Rapiscan Systems and Brijot Imaging Systems have signed a seven-year agreement that allows Rapiscan to market and sell Brijot’s passive millimeter wave screening body scanner that is capable of screening individuals from several meters away.

Under the arrangement, Rapiscan will put its own label on Brijot’s BIS-WDS GEN 2 screener, calling it the Rapiscan WaveScan 200. Adding the millimeter wave sensor to its product portfolio, which consists of a wide array of X-Ray systems for scanning people and parcels at airports, and cargo, containers and vehicles at various ports of entry, will allow Rapiscan to offer its customers another screening option as well as layered solutions using a combination of X-Ray and millimeter wave systems.

“What we’ve always tried to do is package the product portfolio in a broad enough brush so that we’re not pigeonholing customers into a singular type of technology because we don’t necessarily feel that a given technology is right for all applications,” Peter Williamson, executive vice president for worldwide sales and marketing at Rapiscan, told sister publication Defense Daily yesterday.

Rapiscan is the security division of OSI Systems [OSIS].

The non-exclusive agreement is certainly a positive for Brijot as it instantly gives the company access to a worldwide sales, distribution and service network that it lacks. Moreover, given Rapiscan’s belief that the millimeter wave technology is worthy of adding to its product portfolio, the agreement is a plus for the millimeter wave sensor industry, which has been marketing and demonstrating its screening systems with increasing regularity the past couple of years.

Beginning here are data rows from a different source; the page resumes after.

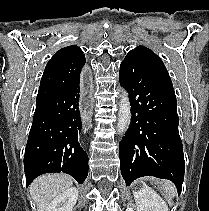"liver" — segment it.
<instances>
[{"instance_id":"6515ba94","label":"liver","mask_w":209,"mask_h":211,"mask_svg":"<svg viewBox=\"0 0 209 211\" xmlns=\"http://www.w3.org/2000/svg\"><path fill=\"white\" fill-rule=\"evenodd\" d=\"M73 178L67 174H46L36 178L30 185V194L37 211H45L50 202L70 188Z\"/></svg>"}]
</instances>
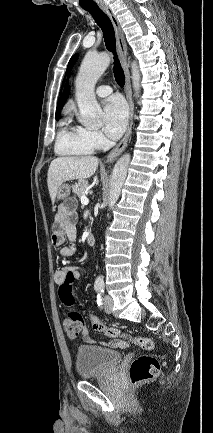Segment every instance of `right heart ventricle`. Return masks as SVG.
<instances>
[{"label": "right heart ventricle", "instance_id": "obj_1", "mask_svg": "<svg viewBox=\"0 0 213 433\" xmlns=\"http://www.w3.org/2000/svg\"><path fill=\"white\" fill-rule=\"evenodd\" d=\"M95 148L86 128L72 125L69 119L64 120L56 139L55 150L58 154L83 156L92 154Z\"/></svg>", "mask_w": 213, "mask_h": 433}]
</instances>
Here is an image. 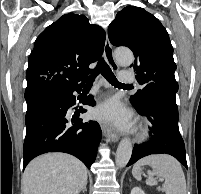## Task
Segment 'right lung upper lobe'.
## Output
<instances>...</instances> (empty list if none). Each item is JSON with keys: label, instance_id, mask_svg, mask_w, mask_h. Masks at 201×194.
<instances>
[{"label": "right lung upper lobe", "instance_id": "obj_1", "mask_svg": "<svg viewBox=\"0 0 201 194\" xmlns=\"http://www.w3.org/2000/svg\"><path fill=\"white\" fill-rule=\"evenodd\" d=\"M105 34L84 15L66 14L36 39L26 71L27 88H75L103 53ZM82 83L79 84V82Z\"/></svg>", "mask_w": 201, "mask_h": 194}]
</instances>
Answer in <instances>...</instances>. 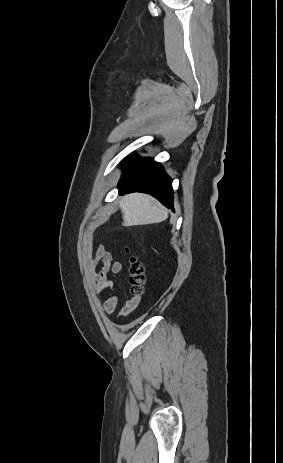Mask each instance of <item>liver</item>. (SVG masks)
<instances>
[{"instance_id": "1", "label": "liver", "mask_w": 283, "mask_h": 463, "mask_svg": "<svg viewBox=\"0 0 283 463\" xmlns=\"http://www.w3.org/2000/svg\"><path fill=\"white\" fill-rule=\"evenodd\" d=\"M123 226H136L160 223L167 219L168 211L151 196L133 193L120 202Z\"/></svg>"}]
</instances>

There has been a “groundswell of activity and interest” in millimeter wave technology the last two years across different market segments, such as aviation, defense, the commercial sector, and more, and across geographic regions, Williamson said. “I think you’ve got a lot of people out there from a customer standpoint waiting to see how good the technology can be from an imaging standpoint, from a probability of detection…And for those areas where throughput, privacy and other issues are of primary concern for the customer, this provides a more than adequate technological solution for them.”

Brijot has delivered and sold about 200 of its passive millimeter screening systems, including the BIS-WDS GEN 2 and an earlier version of the system. The system can detect weapons, explosives and contraband hidden under a person’s clothing without outlining personal body parts, which makes the technology palatable from a privacy perspective. Customers include the private sector, the Defense Department, the United Kingdom and Israel.

Based on how sales go and future customer requirements evolve, the agreement between the two firms allows for co-development work.